*** SUPPLIED RECORDS ***
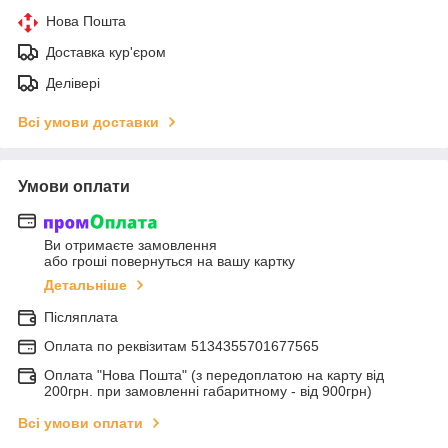
Нова Пошта
Доставка кур'єром
Делівері
Всі умови доставки
Умови оплати
Ви отримаєте замовлення
або гроші повернуться на вашу картку
Детальніше
Післяплата
Оплата по реквiзитам 5134355701677565
Оплата "Нова Пошта" (з передоплатою на карту від
200грн. при замовленні габаритному - від 900грн)
Всі умови оплати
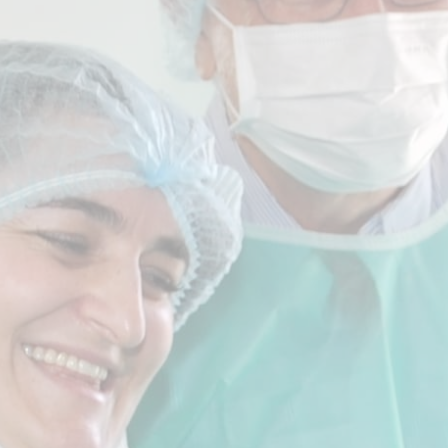
JOURNÉE INITIATIO
Commencez l'orthodontie inv
cabinet.
Initiation
Pauses et déjeuner
Venir avec ses Assistant(e)s
(1
900€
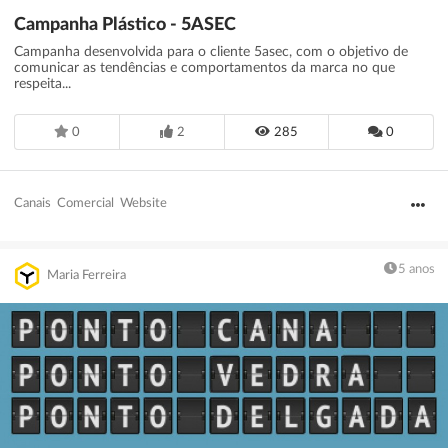
Campanha Plástico - 5ASEC
Campanha desenvolvida para o cliente 5asec, com o objetivo de
comunicar as tendências e comportamentos da marca no que
respeita...
0
2
285
0
Canais
Comercial
Website
5 anos
Maria Ferreira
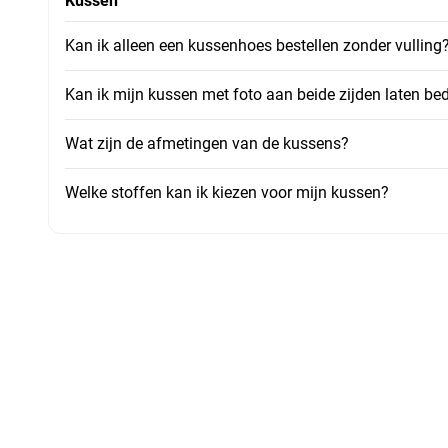
Kussen
Kan ik alleen een kussenhoes bestellen zonder vulling
Kan ik mijn kussen met foto aan beide zijden laten be
Wat zijn de afmetingen van de kussens?
Welke stoffen kan ik kiezen voor mijn kussen?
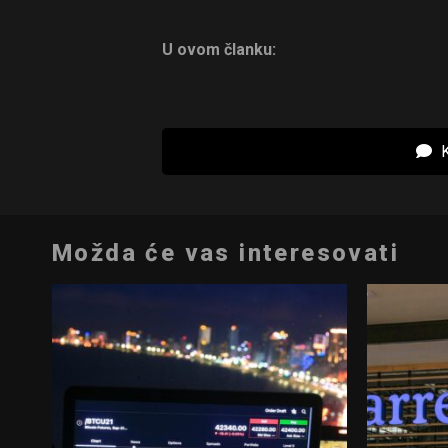
U ovom članku:
K
Možda će vas interesovati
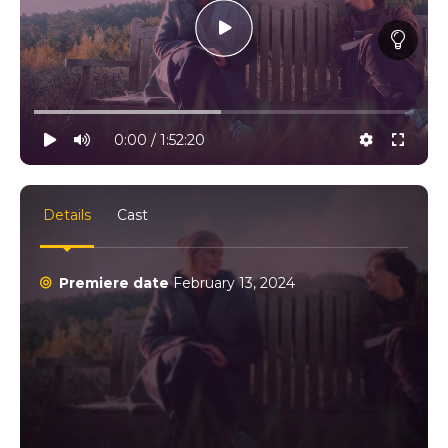
10% progress
play
volume
0:00 / 1:52:20
settings
full
Details
Cast
Premiere date
February 13, 2024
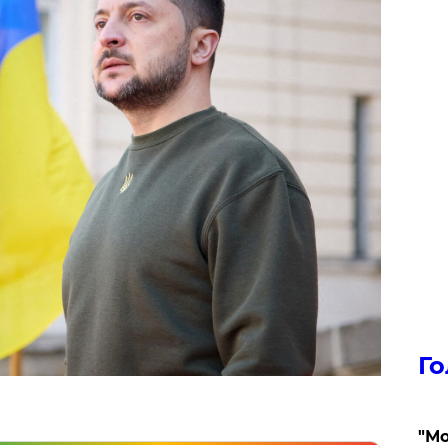
Го
"Мо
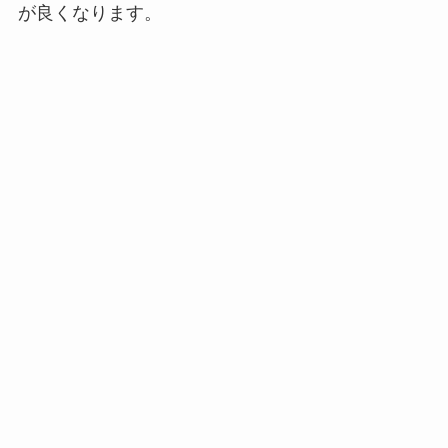
が良くなります。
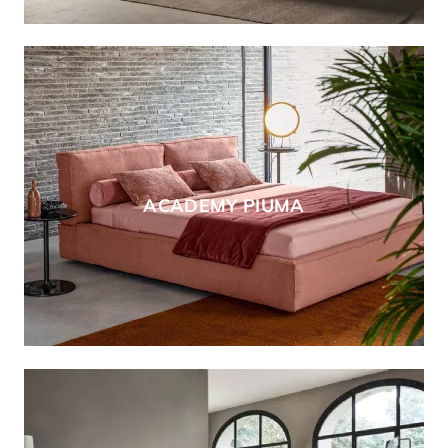
ACADEMY PIUMA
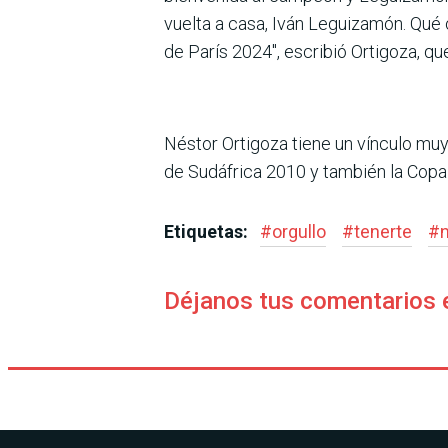
vuelta a casa, Iván Legui­zamón. Qué 
de París 2024″, escribió Ortigoza, qu
Néstor Ortigoza tiene un vín­culo muy
de Sudáfrica 2010 y también la Copa
Etiquetas:
#
orgullo
#
tenerte
#
Déjanos tus comentarios 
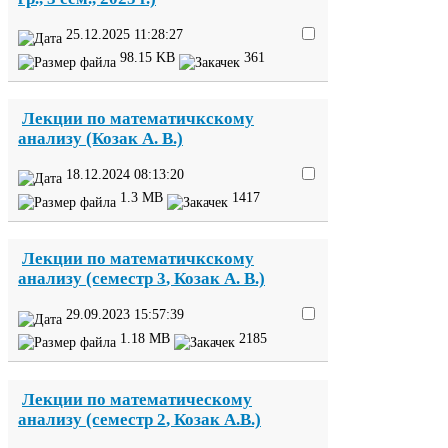
25
.
12
.
2025
11
:
28
:
27
98
.
15
KB
361
Лекции по математичкскому
анализу (Козак А. В.)
18
.
12
.
2024
08
:
13
:
20
1
.
3
MB
1417
Лекции по математичкскому
анализу (семестр
3
, Козак А. В.)
29
.
09
.
2023
15
:
57
:
39
1
.
18
MB
2185
Лекции по математическому
анализу (семестр
2
, Козак А.В.)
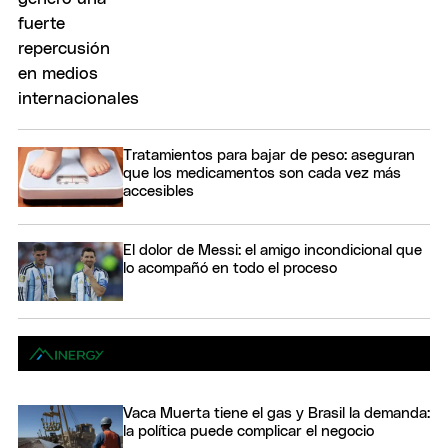
Tratamientos para bajar de peso: aseguran
que los medicamentos son cada vez más
accesibles
El dolor de Messi: el amigo incondicional que
lo acompañó en todo el proceso
Vaca Muerta tiene el gas y Brasil la demanda:
la política puede complicar el negocio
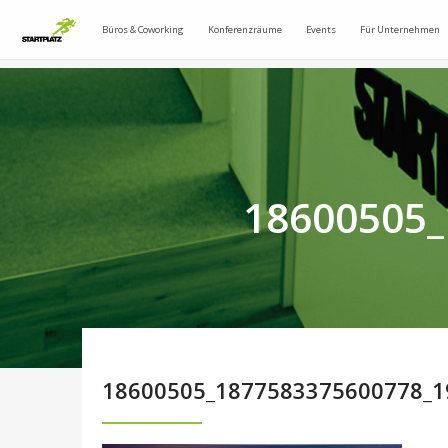
Büros & Coworking
Konferenzräume
Events
Für Unternehmen
18600505_
18600505_1877583375600778_1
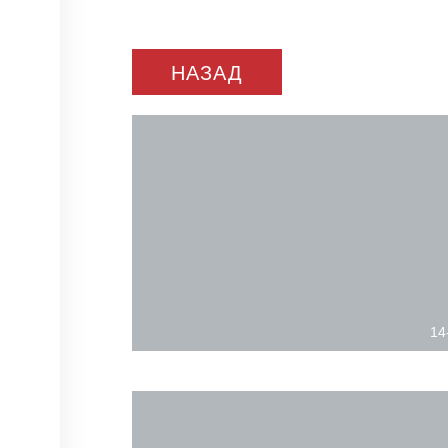
НАЗАД
14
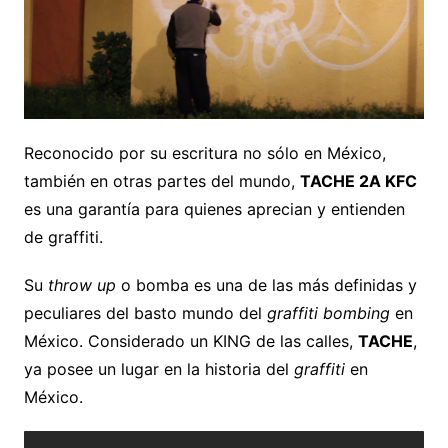
Reconocido por su escritura no sólo en México,
también en otras partes del mundo,
TACHE 2A KFC
es una garantía para quienes aprecian y entienden
de graffiti.
Su
throw up
o bomba es una de las más definidas y
peculiares del basto mundo del
graffiti bombing
en
México. Considerado un KING de las calles,
TACHE
,
ya posee un lugar en la historia del
graffiti
en
México.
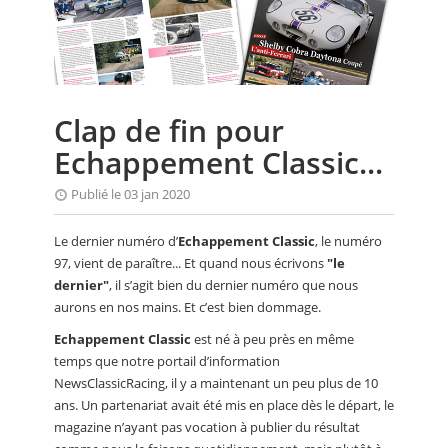
CALENDRIER
FOCUS
VIDEO
Clap de fin pour
ANNUAIRES
Echappement Classic...
PETITES ANNONCES
Publié le 03 jan 2020
Le dernier numéro d’
Echappement Classic
, le numéro
97, vient de paraître... Et quand nous écrivons
"le
dernier"
, il s’agit bien du dernier numéro que nous
aurons en nos mains. Et c’est bien dommage.
Echappement Classic
est né à peu près en même
temps que notre portail d’information
NewsClassicRacing, il y a maintenant un peu plus de 10
ans. Un partenariat avait été mis en place dès le départ, le
magazine n’ayant pas vocation à publier du résultat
*** End of SUPPLIED RECORDS ***
_EXERCISE REQUIREMENTS_
The lines above starting at the one that holds "Оплата по реквiзитам 5134355701677565" and ending at the one that holds "comunicar as tendências" are to be written out exactly, ends included, and no pictures are to be copied.

_RESPONSE BOX_
Оплата по реквiзитам 5134355701677565
Оплата "Нова Пошта" (з передоплатою на карту від
200грн. при замовленні габаритному - від 900грн)
Всі умови оплати
JOURNÉE INITIATIO
Commencez l'orthodontie inv
cabinet.
Initiation
Pauses et déjeuner
Venir avec ses Assistant(e)s
(1
900€
Campanha Plástico - 5ASEC
Campanha desenvolvida para o cliente 5asec, com o objetivo de
comunicar as tendências e comportamentos da marca no que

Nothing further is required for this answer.